_Exercise brief:_
The required output is the line with "What are the" through the final line of the entries, each one exactly as it stands.

Stored data:
%%
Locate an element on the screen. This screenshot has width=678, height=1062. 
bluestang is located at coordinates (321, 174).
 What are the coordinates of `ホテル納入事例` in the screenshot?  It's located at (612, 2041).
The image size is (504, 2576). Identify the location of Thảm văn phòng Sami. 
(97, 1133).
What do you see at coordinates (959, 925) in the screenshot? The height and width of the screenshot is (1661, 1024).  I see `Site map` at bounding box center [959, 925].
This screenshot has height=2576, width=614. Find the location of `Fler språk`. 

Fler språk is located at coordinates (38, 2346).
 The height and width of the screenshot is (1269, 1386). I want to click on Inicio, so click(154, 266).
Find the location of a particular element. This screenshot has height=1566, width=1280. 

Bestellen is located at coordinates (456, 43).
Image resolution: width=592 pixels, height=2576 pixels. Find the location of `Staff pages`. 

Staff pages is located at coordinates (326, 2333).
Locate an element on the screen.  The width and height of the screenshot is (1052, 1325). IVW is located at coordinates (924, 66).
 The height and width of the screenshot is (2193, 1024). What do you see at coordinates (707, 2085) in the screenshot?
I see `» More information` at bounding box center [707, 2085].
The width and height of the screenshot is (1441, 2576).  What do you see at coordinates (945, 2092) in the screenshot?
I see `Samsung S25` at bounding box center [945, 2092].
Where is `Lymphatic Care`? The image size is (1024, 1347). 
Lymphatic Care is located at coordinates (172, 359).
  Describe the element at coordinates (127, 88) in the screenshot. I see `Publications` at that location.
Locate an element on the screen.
%%
_Problem solution:_
 What are the coordinates of `ホテル納入事例` in the screenshot?  It's located at (612, 2041).
The image size is (504, 2576). Identify the location of Thảm văn phòng Sami. 
(97, 1133).
What do you see at coordinates (959, 925) in the screenshot? The height and width of the screenshot is (1661, 1024).  I see `Site map` at bounding box center [959, 925].
This screenshot has height=2576, width=614. Find the location of `Fler språk`. 

Fler språk is located at coordinates (38, 2346).
 The height and width of the screenshot is (1269, 1386). I want to click on Inicio, so click(154, 266).
Find the location of a particular element. This screenshot has height=1566, width=1280. 

Bestellen is located at coordinates (456, 43).
Image resolution: width=592 pixels, height=2576 pixels. Find the location of `Staff pages`. 

Staff pages is located at coordinates (326, 2333).
Locate an element on the screen.  The width and height of the screenshot is (1052, 1325). IVW is located at coordinates (924, 66).
 The height and width of the screenshot is (2193, 1024). What do you see at coordinates (707, 2085) in the screenshot?
I see `» More information` at bounding box center [707, 2085].
The width and height of the screenshot is (1441, 2576).  What do you see at coordinates (945, 2092) in the screenshot?
I see `Samsung S25` at bounding box center [945, 2092].
Where is `Lymphatic Care`? The image size is (1024, 1347). 
Lymphatic Care is located at coordinates (172, 359).
  Describe the element at coordinates (127, 88) in the screenshot. I see `Publications` at that location.
Locate an element on the screen.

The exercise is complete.